Без денег и документов (паспорт на имя Доры Смоковниковой она так и не нашла, очевидно, его тоже украли) Анна шла по пустынной в этот ранний час улице и вспоминала приблизительно такое же утро в Москве, когда они с Виком стояли посреди улицы, не зная, с чего начать новую жизнь и, главное, где раздобыть денег…
Вик бросился под машину. Он был храбрым, этот Вик…
Она сглотнула слезы и всхлипнула. Вик, она тосковала по нему и в Париже, и в Лондоне, везде, куда бы только не забрасывала ее судьба.

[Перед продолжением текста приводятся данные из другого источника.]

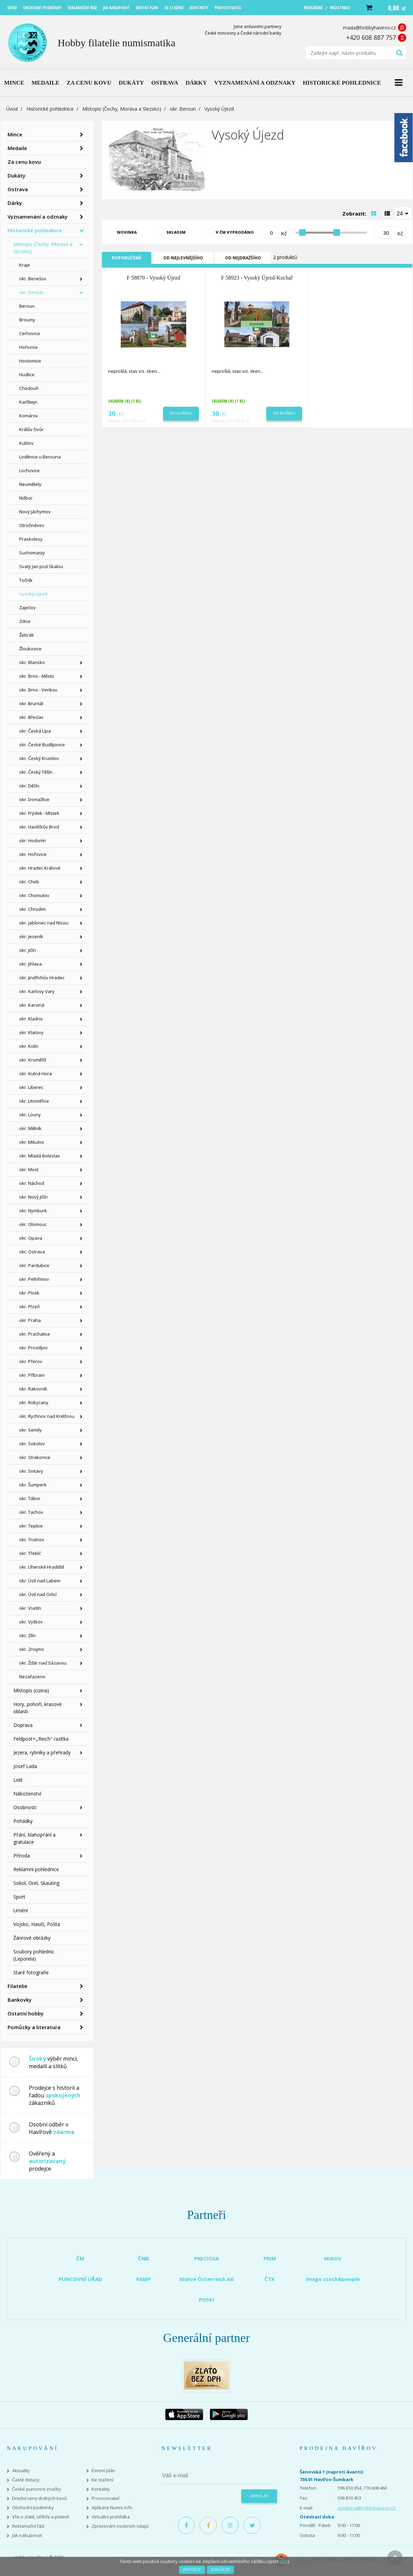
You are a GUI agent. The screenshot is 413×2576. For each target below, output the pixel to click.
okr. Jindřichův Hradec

Она понимала, что никто и никогда не будет любить ее так сильно, как он, но ему не хватало полета и того воздушного купола над головой, который затягивает вверх, который делает человека выше и чище…
Еще она тосковала по хрустящим новеньким купюрам, пахнущим вкусной едой в дорогих ресторанах и изысканными духами, по долларам, обладающим особым ароматом, присущим лишь хорошим, первоклассным вещам в престижных европейских магазинах.. Деньги пахнут комфортом, теплом, ласковыми и щедрыми мужчинами, уютными купе и горячим кофе в салонах самолетов, они пахнут свободой и наслаждениями…

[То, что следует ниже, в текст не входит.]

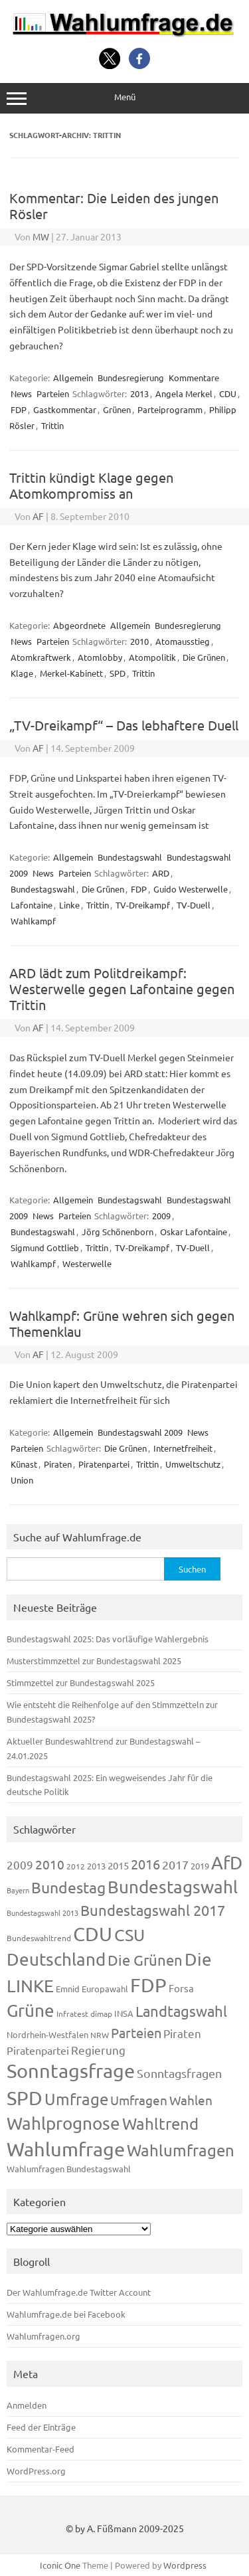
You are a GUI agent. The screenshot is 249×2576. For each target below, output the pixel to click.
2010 (139, 641)
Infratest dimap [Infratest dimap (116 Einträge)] (84, 2013)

Послышался визг тормозов, и она почувствовала сильный удар сбоку… Сбитая большой красной машиной, она упала на асфальт, перекатилась и замерла, затаив дыхание… “Спасибо, Вик…” – прошептала она, чувствуя, как погружается в дрожащее от дурноты и наползающего красного тумана облако…
* * *
"Я не верила своим глазам… Я видела нежно-розовые полосатые обои, шелковистые и словно пахнущие розами, и часть зеркала, в котором отражалось окно с плывущими за прозрачным стеклом облаками…
Надо мной склонилась женщина Нет, слава богу, это была не Мила. Сестра оставила меня на какое-то время, дав мне передышку. Эта женщина была постарше меня, но красива, как будто сошла с картинки модного журнала. Этакая бизнес-леди.
– Вам лучше? – спросила она приятным низким грудным голосом. – Вы пришли в себя… Вот и отлично. Сейчас позавтракаем. Врач уже был, он осмотрел вас и сказал, что ничего страшного… Вы меня слышите?
Я повернулась к ней и кивнула головой.
– Меня зовут Ирина. Моя машина сбила вас… Я приношу свои извинения и готова искупить вину перед вами. Если вас интересуют наличные, я готова заплатить столько, сколько вы попросите. Конечно, в разумных пределах… Если же у вас какие-то неприятности – а они у вас, несомненно, есть, поскольку на вас мужская одежда, а при вас не было ни рубля, – то я готова помочь вам устроиться на работу и даже снять квартиру… Так что – выбирайте. У меня очень мало времени, меня ждут три очень важные встречи, поэтому я вас слушаю… Вы не очень пострадали, а поэтому не стоит притворяться…
Она произнесла все это скороговоркой, словно действительно спешила. Она даже извинялась так, словно делала мне одолжение. Эта Ирина, щеки которой потрескались от толстого слоя крем-пудры, а губы блестели от не менее толстого слоя блестящей “ланкомовской” помады, преподнося мне всю эту чушь, так брызгала слюной, что я готова была ударить ее, чтобы она только заткнулась.